Three weeks later, Kelsey emailed this dispatch from the n-of-1 frontlines:
Otherwise, we're continuing to see awareness way beyond anything he was doing before we started the supplement (and I think we may be seeing some improvement in his physical strength now that's faster than what we'd seen before too). For example, I feel like he's playing with his brothers differently which is coming through in terms of his awareness/decision making/social back and forth and the speed he's able to physically do things to engage more with them (for example, his 4 year old brother crawled away from him to try to get him to chase, and he immediately crawled after him, which I've never seen him do before).
Here’s the video receipt:
After several months on Compound 1 alone, Kelsey and Brian added Compound 2 to the stack. Hannes continued to show gains and improvements, as demonstrated by this video of Hannes on a balancing board. Look out, Tony Hawk! You’ve got competition now.

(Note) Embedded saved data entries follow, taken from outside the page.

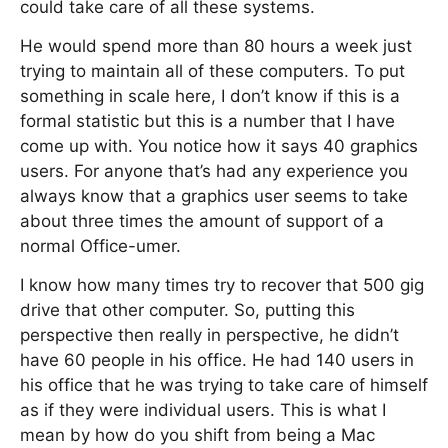
could take care of all these systems.
He would spend more than 80 hours a week just
trying to maintain all of these computers. To put
something in scale here, I don’t know if this is a
formal statistic but this is a number that I have
come up with. You notice how it says 40 graphics
users. For anyone that’s had any experience you
always know that a graphics user seems to take
about three times the amount of support of a
normal Office-umer.
I know how many times try to recover that 500 gig
drive that other computer. So, putting this
perspective then really in perspective, he didn’t
have 60 people in his office. He had 140 users in
his office that he was trying to take care of himself
as if they were individual users. This is what I
mean by how do you shift from being a Mac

Can we ascribe with 100% certainty Hannes’ progress to Compound 1 and Compound 2 combination treatment? No. We don’t know how Hannes would have progressed over these past 6-9 months if he hadn’t been on any interventions. The only way to find out is to go from N-of-1 to 1-to-N. If a second and third PIGW-CDG pioneer respond similarly to the Compound 1 + Compound 2 combination, the case in favor of a treatment effect grows stronger.
Moves are afoot. Stay tuned for the next installment of the PIGW-CDG Cure Odyssey.

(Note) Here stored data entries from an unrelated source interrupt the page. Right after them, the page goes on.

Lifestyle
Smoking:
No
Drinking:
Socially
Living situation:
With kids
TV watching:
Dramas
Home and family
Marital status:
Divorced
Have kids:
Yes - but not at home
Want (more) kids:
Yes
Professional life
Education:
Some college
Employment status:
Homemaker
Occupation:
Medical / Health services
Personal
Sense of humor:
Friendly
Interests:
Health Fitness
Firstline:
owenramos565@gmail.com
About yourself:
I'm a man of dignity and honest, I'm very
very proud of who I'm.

This is wonderful news about Hannes and it is so rewarding for me to be a part of this successful real-life patient story. It reminds me of my days as a postdoc funded by the PNW Mito Guild to work on Leigh syndrome using a worm model system, and I got the opportunity to meet patients impacted by this rare, debilitating disease. It's really a dream come true to contribute to Perlara's wonderful work.